By Jordan Gierke
Khatibi, et al. v. Hawkins, et al., Case No. 24-3108 (9th Cir.). On July 25, 2025, the United States Court of Appeals for the Ninth Circuit affirmed the dismissal of the plaintiffs’ claims. In its order, the Ninth Circuit held that Continuing Medical Education (CME) courses required by California law and approved by the Medical Board of California (MBC) constitute government speech and are not subject to First Amendment free speech challenges.
To determine whether something constitutes government speech, courts examine “the history of the expression at issue; the public’s likely perception as to who (the government or a private person) is speaking; and the extent to which the government has actively shaped or controlled the expression.” Id. at 1141 (quoting Shurtleff v. City of Bos., Massachusetts, 596 U.S. 243, 252 (2022)). First, California and the MBC have a long-established role in regulating medical education and CME requirements to “protect the public against incompetent, impaired, or negligent physicians,” reflecting a clear pattern of the state communicating professional standards to doctors, supporting the conclusion that CME content constitutes government speech.

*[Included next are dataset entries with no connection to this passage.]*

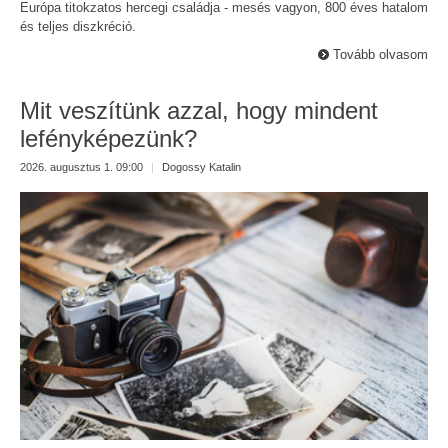
Európa titokzatos hercegi családja - mesés vagyon, 800 éves hatalom
és teljes diszkréció.
Tovább olvasom
Mit veszítünk azzal, hogy mindent
lefényképezünk?
2026. augusztus 1. 09:00
|
Dogossy Katalin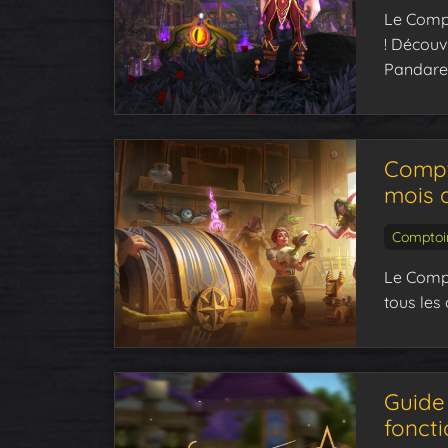
Le Compt
! Découv
Pandaren
Compto
mois d
Comptoi
Le Compt
tous les 
Guide 
foncti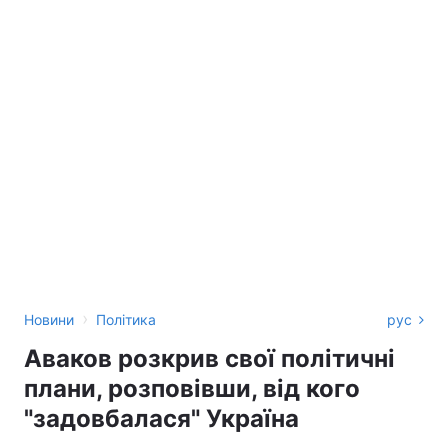
›
Новини
Політика
рус
Аваков розкрив свої політичні
плани, розповівши, від кого
"задовбалася" Україна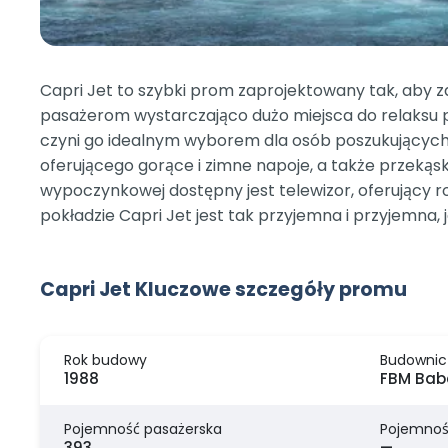
Capri Jet to szybki prom zaprojektowany tak, aby 
pasażerom wystarczająco dużo miejsca do relaksu p
czyni go idealnym wyborem dla osób poszukujących 
oferującego gorące i zimne napoje, a także przekąsk
wypoczynkowej dostępny jest telewizor, oferujący
pokładzie Capri Jet jest tak przyjemna i przyjemna, j
Capri Jet Kluczowe szczegóły promu
Rok budowy
Budownic
1988
FBM Bab
Pojemność pasażerska
Pojemnoś
393
—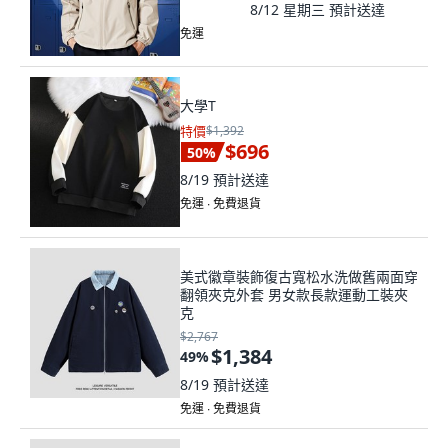
8/12 星期三
預計送達
免運
大學T
特價
$1,392
$696
50
%
8/19
預計送達
免運 ∙ 免費退貨
美式徽章裝飾復古寬松水洗做舊兩面穿
翻領夾克外套 男女款長款運動工裝夾
克
$2,767
$1,384
49
%
8/19
預計送達
免運 ∙ 免費退貨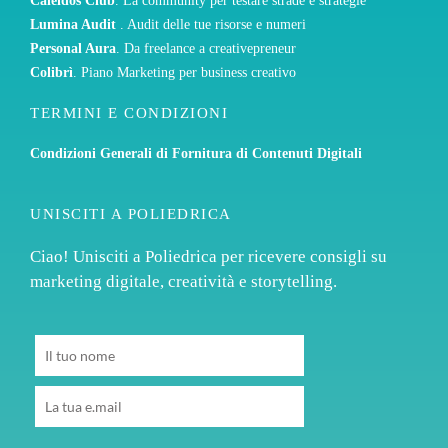
Caleidos Club
. La community per testare strade e strategie
Lumina Audit
. Audit delle tue risorse e numeri
Personal Aura
. Da freelance a creativepreneur
Colibrì
. Piano Marketing per business creativo
TERMINI E CONDIZIONI
Condizioni Generali di Fornitura di Contenuti Digitali
UNISCITI A POLIEDRICA
Ciao! Unisciti a Poliedrica per ricevere consigli su
marketing digitale, creatività e storytelling.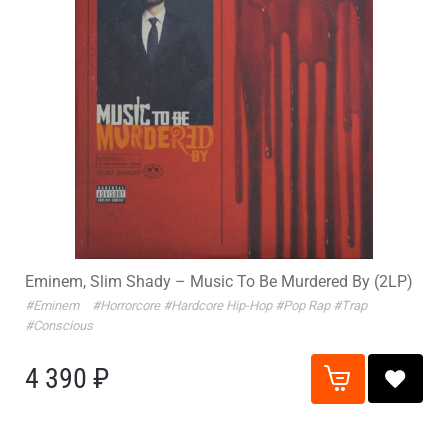
Eminem, Slim Shady – Music To Be Murdered By (2LP)
#Eminem
#Horrorcore
#Hardcore Hip-Hop
#Pop Rap
#Trap
#Conscious
4 390 ₽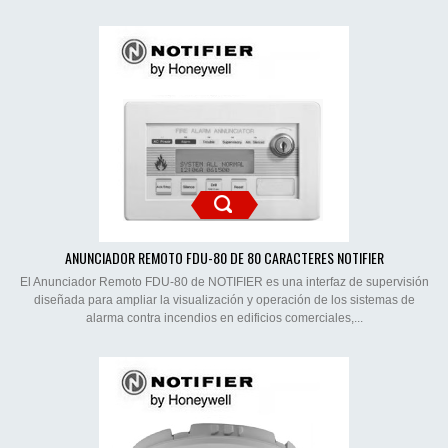
ANUNCIADOR REMOTO FDU-80 DE 80 CARACTERES NOTIFIER
El Anunciador Remoto FDU-80 de NOTIFIER es una interfaz de supervisión
diseñada para ampliar la visualización y operación de los sistemas de
alarma contra incendios en edificios comerciales,...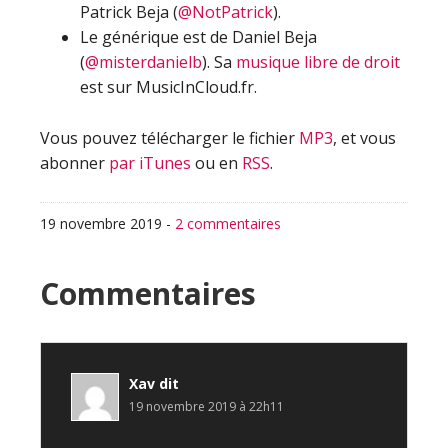
Patrick Beja (
@NotPatrick
).
Le générique est de Daniel Beja
(
@misterdanielb
). Sa
musique libre de droit
est sur MusicInCloud.fr.
Vous pouvez télécharger le fichier
MP3
, et vous
abonner
par iTunes
ou en
RSS
.
19 novembre 2019
-
2 commentaires
Interactions
Commentaires
du
lecteur
Xav
dit
19 novembre 2019 à 22h11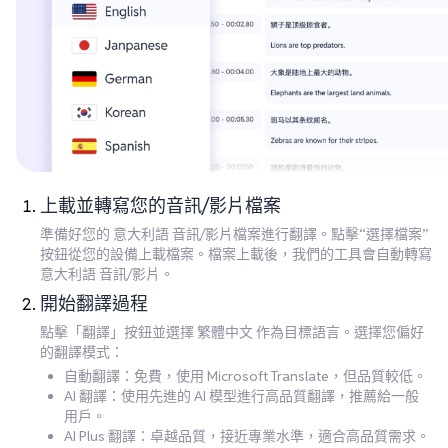
上載並轉寫您的音訊/影片檔案
準備好您的 意大利語 音訊/影片檔案進行翻譯。點擊“選擇檔案”
按鈕從您的設備上載檔案。檔案上載後，我們的工具會自動轉寫
意大利語 音訊/影片。
開始翻譯過程
點擊「翻譯」按鈕並選擇 繁體中文 作為目標語言。選擇您偏好
的翻譯模式：
自動翻譯：免費，使用 Microsoft Translate，但品質較低。
AI 翻譯：使用先進的 AI 模型進行高品質翻譯，推薦給一般
用戶。
AI Plus 翻譯：卓越品質，接近專業水準，適合高品質需求。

Id. at 1147. Additionally, although private instructors deliver the courses, CME courses are created specifically for “licensed medical professionals” who understand that their “profession is heavily regulated since they must comply with myriad requirements, including various CME mandates, to maintain their licenses.” Id. at 1150. Physicians typically do not take CME courses unless they are “eligible for credit,” suggesting that licensees recognize CMEs are mandated and approved by the MBC, and that the content reflects the state’s message rather than the views of the individual instructor. Id. Finally, California sets required topics and establishes standards for approving, auditing, and rejecting courses. From start to finish, California “dictates, controls, and approves the provider, form, purpose, and content” of CME courses, demonstrating that the State controls the content. Id. at 1141–42.
On November 18, 2019, the Legislature amended sections 2190.1 and 3524.5, and added section 2736.5 to the Business and Professions Code through AB 241 (Kamlager-Dove) (Chapter 417, Statutes of 2019). The 2019 amendment mandated that CME courses include a curriculum on understanding implicit bias, effective January 1, 2022. The Legislature required this curriculum in response to disparate treatment based on “race, ethnicity, gender identity, sexual orientation, age, disability, and other characteristics,” which “contributes to health disparities by affecting the behavior of physicians and surgeons, nurses, physician assistants, and other healing arts licensees.” Khatibi, 145 F.4th at 1143.
On August 1, 2023, Dr. Khatibi and the advocacy organization Do No Harm filed a complaint against the MBC, challenging the CME requirement in section 2190.1(d)(1) of the Business and Professions Code, which mandates that CME courses eligible for credit toward license renewal include training on implicit bias in healthcare. [see 30:1 CRLR 20]. The plaintiffs argued that the new implicit bias content violated their free speech rights by compelling them to express or support views with which they disagreed. On May 2, 2024, the trial court dismissed the case, concluding that CME constitutes government speech immune from First Amendment scrutiny and that the plaintiffs’ claim was not plausible. The plaintiffs appealed.
On August 8, 2025, the petitioners filed a petition for a panel rehearing and a rehearing en banc of their case due to inconsistencies between the panel’s decision and established First Amendment precedent, which they argue warrant further review to clarify the limits of the government speech doctrine and protect licensed professionals’ free speech rights. The California Attorney General’s Office, Defendants-Appellees, filed their response on September 23, 2025. In its brief, the AG defends the panel’s ruling as a faithful, cautious application of the Supreme Court’s government-speech doctrine to a uniquely state-controlled CME system. It argues the plaintiffs’ concerns about overreach are unfounded because the ruling is limited to California’s specific regulatory framework and does not endanger broader professional or academic speech rights. As of this writing, the Ninth Circuit has not ruled on the petition.